Hungarian President Katalin Novák resigns amid pedophile pardon scandal; constitutional amendment proposed
In early February, it came to light that Katalin Novák had pardoned a man last spring who was employed at a children's home. The man himself was not guilty of the pedophilic crimes but his superior was. However, the man pardoned by Novák had tried to compel victims to retract their incriminating statements.
This decision ignited a storm of controversy, especially because Novák portrayed herself as a politician whose primary concern is the welfare of families. She once served as the minister for families. Her political party, Fidesz, quickly realized that this scandal might adversely affect the party.
On Thursday, Prime Minister Viktor Orban announced that he intends to amend the constitution so that, in the future, offenders against minors cannot be pardoned by the president.

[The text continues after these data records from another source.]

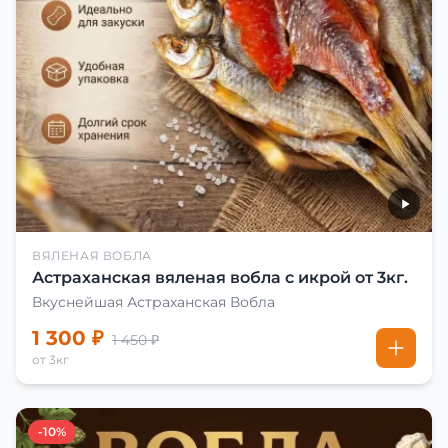
ВЯЛЕНАЯ ВОБЛА
Астраханская вяленая вобла с икрой от 3кг.
Вкуснейшая Астраханская Вобла
1 300 ₽
1 450 ₽
от 3кг
-10%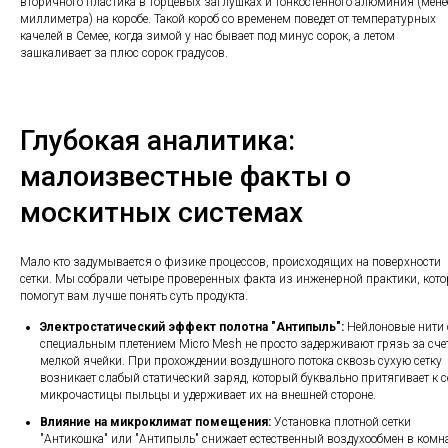
вторичного пластика в торцевых заглушках и тонкостенного алюминия (мене
миллиметра) на коробе. Такой короб со временем поведет от температурных
качелей в Семее, когда зимой у нас бывает под минус сорок, а летом
зашкаливает за плюс сорок градусов.
Глубокая аналитика:
малоизвестные факты о
москитных системах
Мало кто задумывается о физике процессов, происходящих на поверхности
сетки. Мы собрали четыре проверенных факта из инженерной практики, кот
помогут вам лучше понять суть продукта.
Электростатический эффект полотна "Антипыль":
Нейлоновые нити 
специальным плетением Micro Mesh не просто задерживают грязь за сче
мелкой ячейки. При прохождении воздушного потока сквозь сухую сетку
возникает слабый статический заряд, который буквально притягивает к с
микрочастицы пыльцы и удерживает их на внешней стороне.
Влияние на микроклимат помещения:
Установка плотной сетки
"Антикошка" или "Антипыль" снижает естественный воздухообмен в комн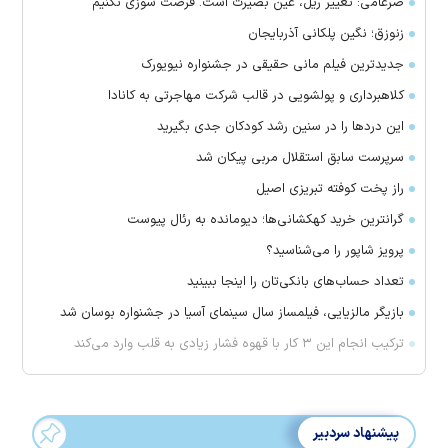
ضرغامی: تغییر ریل، عین بصیرت است. فرصت سوزی نکنیم
زنوزق؛ نگین پلکانی آذربایجان
جدیدترین فیلم مانی حقیقی در جشنواره نیویورک
کلاهبرداری و پولشویی در قالب شرکت مهاجرتی به کانادا
این درد‌ها را در سنین رشد کودکان جدی بگیرید
سرپرست سابق استقلال مربی پیکان شد
راز پخت کوفته تبریزی اصیل
گرانترین خرید کهکشانی‌ها؛ دیومانده به رئال پیوست
پرویز شاپور را می‌شناسید؟
تعداد حساب‌های بانکی‌تان را اینجا ببینید
بازیگر مالزیایی، فیلمساز سال سینمای آسیا در جشنواره بوسان شد
ترکیب انجام این ۳ کار با قهوه فشار زیادی به قلب وارد می‌کند
پیشنهاد سردبیر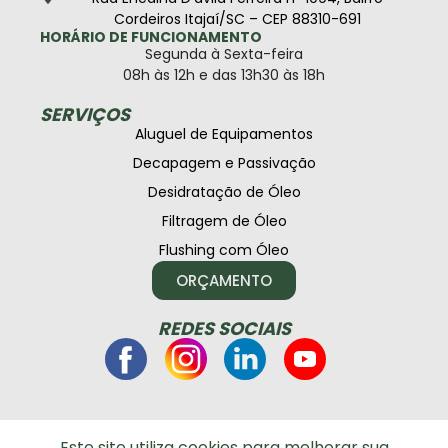
Cordeiros Itajaí/SC – CEP 88310-691
HORÁRIO DE FUNCIONAMENTO
Segunda à Sexta-feira
08h às 12h e das 13h30 às 18h
SERVIÇOS
Aluguel de Equipamentos
Decapagem e Passivação
Desidratação de Óleo
Filtragem de Óleo
Flushing com Óleo
ORÇAMENTO
REDES SOCIAIS
Este site utiliza cookies para melhorar sua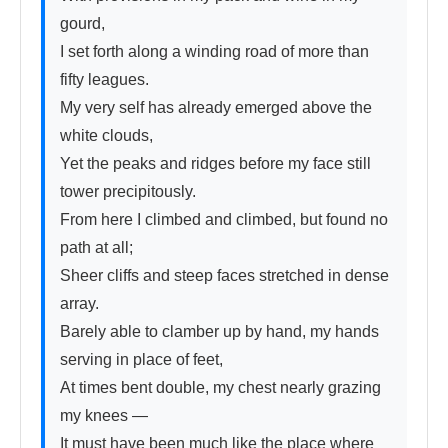
gourd,

I set forth along a winding road of more than 
fifty leagues.

My very self has already emerged above the 
white clouds,

Yet the peaks and ridges before my face still 
tower precipitously.

From here I climbed and climbed, but found no 
path at all;

Sheer cliffs and steep faces stretched in dense 
array.

Barely able to clamber up by hand, my hands 
serving in place of feet,

At times bent double, my chest nearly grazing 
my knees —

It must have been much like the place where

Resignation of Hungarian President
Since Thursday, Novák was in Doha, Qatar, with plans to return on Sunday. However, she arrived in Budapest on Saturday. During a televised announcement, she declared that she was stepping down as the President of Hungary.
"I made a mistake. I apologize to those I offended and to all victims, who may feel that I failed them. Today, I address you for the last time as head of state. I am resigning from the position of President of Hungary," she stated.
The President of Hungary doesn't get elected in general elections. As per the constitution, the head of state is elected by the parliament. Katalin Novák had held this position since 2022 and her first foreign trip after assuming office was to Poland.
Former Minister Steps Down
In another major development in Hungarian politics, the Former Minister of Justice, Judit Varga, who was expected to lead Fidesz's campaign in the forthcoming European Parliament elections, has also decided to quit politics. She was the one who signed the pardon application.
"Hungary can still count on me to defend our national interests and values," she wrote.
Varga has given up her parliamentary mandate and will not be contesting in the European Parliament.